**EXERCISE BRIEF:**
Say how many lines of the listing below include the word "bottom", with no other output.

━━━ SUPPLIED RECORDS ━━━

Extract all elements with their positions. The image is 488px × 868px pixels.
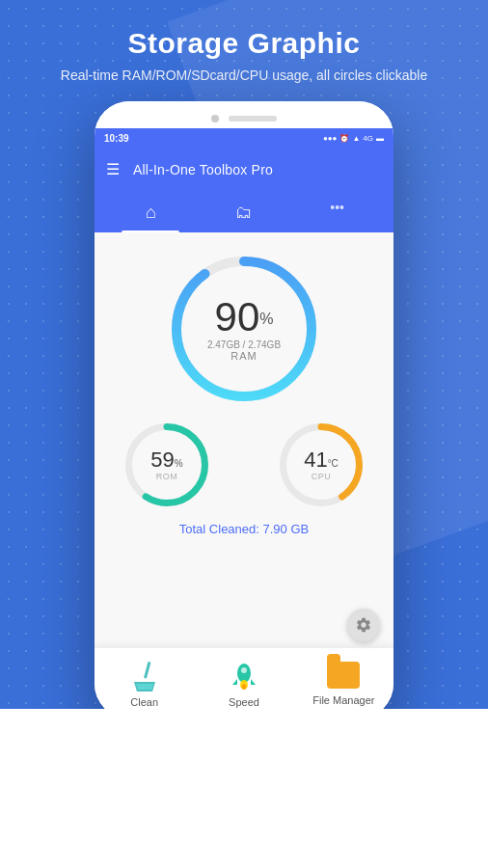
nav-files[interactable]: File Manager [294, 662, 393, 706]
battery-icon: ▬ [376, 134, 384, 143]
more-icon: ••• [330, 200, 344, 225]
alarm-icon: ⏰ [339, 134, 349, 143]
ram-label: RAM [207, 350, 281, 362]
svg-marker-11 [232, 679, 237, 685]
rom-value-display: 59% ROM [150, 449, 182, 481]
status-time: 10:39 [104, 133, 129, 144]
bottom-section [0, 709, 488, 868]
phone-speaker [229, 116, 277, 122]
page-title: Storage Graphic [61, 27, 427, 60]
home-icon: ⌂ [146, 203, 156, 223]
ram-value-display: 90% 2.47GB / 2.74GB RAM [207, 297, 281, 362]
folder-icon [327, 662, 360, 691]
cpu-percent: 41 [304, 448, 327, 472]
ram-unit: % [259, 311, 273, 327]
small-circles-row: 59% ROM 41°C CPU [104, 421, 384, 508]
svg-marker-12 [251, 679, 256, 685]
cpu-circle[interactable]: 41°C CPU [278, 421, 365, 508]
rom-unit: % [175, 458, 183, 469]
total-cleaned: Total Cleaned: 7.90 GB [179, 522, 309, 536]
clean-icon [128, 660, 161, 692]
svg-point-10 [241, 667, 247, 673]
phone-mockup: 10:39 ●●● ⏰ ▲ 4G ▬ ☰ All-In-One Toolbox … [95, 101, 393, 719]
network-icon: 4G [363, 134, 373, 143]
rom-circle[interactable]: 59% ROM [123, 421, 210, 508]
status-icons: ●●● ⏰ ▲ 4G ▬ [323, 134, 384, 143]
svg-point-14 [241, 684, 246, 690]
status-bar: 10:39 ●●● ⏰ ▲ 4G ▬ [95, 128, 393, 148]
nav-files-label: File Manager [312, 694, 374, 706]
nav-speed-label: Speed [229, 696, 259, 708]
tab-home[interactable]: ⌂ [104, 192, 198, 232]
bottom-nav: Clean Speed File [95, 647, 393, 719]
nav-clean[interactable]: Clean [95, 660, 194, 708]
toolbox-icon: 🗂 [235, 203, 253, 223]
tab-tools[interactable]: 🗂 [198, 192, 291, 232]
cpu-label: CPU [304, 472, 339, 481]
phone-camera [211, 115, 219, 122]
signal-icon: ●●● [323, 134, 338, 143]
main-content: 90% 2.47GB / 2.74GB RAM 59% ROM [95, 232, 393, 647]
tab-more[interactable]: ••• [290, 192, 384, 232]
phone-physical-top [95, 101, 393, 128]
app-title: All-In-One Toolbox Pro [133, 162, 273, 177]
rom-label: ROM [150, 472, 182, 481]
svg-rect-6 [144, 661, 151, 678]
nav-clean-label: Clean [130, 696, 158, 708]
ram-percent: 90 [215, 294, 260, 339]
ram-circle[interactable]: 90% 2.47GB / 2.74GB RAM [167, 252, 321, 406]
svg-marker-8 [136, 684, 153, 690]
nav-speed[interactable]: Speed [194, 660, 293, 708]
settings-fab[interactable] [347, 609, 380, 641]
menu-icon[interactable]: ☰ [106, 162, 120, 177]
rom-percent: 59 [150, 448, 174, 472]
speed-icon [228, 660, 260, 692]
app-bar: ☰ All-In-One Toolbox Pro [95, 148, 393, 192]
tab-bar: ⌂ 🗂 ••• [95, 192, 393, 232]
cpu-unit: °C [328, 458, 339, 469]
ram-usage: 2.47GB / 2.74GB [207, 339, 281, 350]
cpu-value-display: 41°C CPU [304, 449, 339, 481]
page-subtitle: Real-time RAM/ROM/SDcard/CPU usage, all … [61, 66, 427, 86]
wifi-icon: ▲ [352, 134, 360, 143]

━━━

**WRITTEN SOLUTION:**
2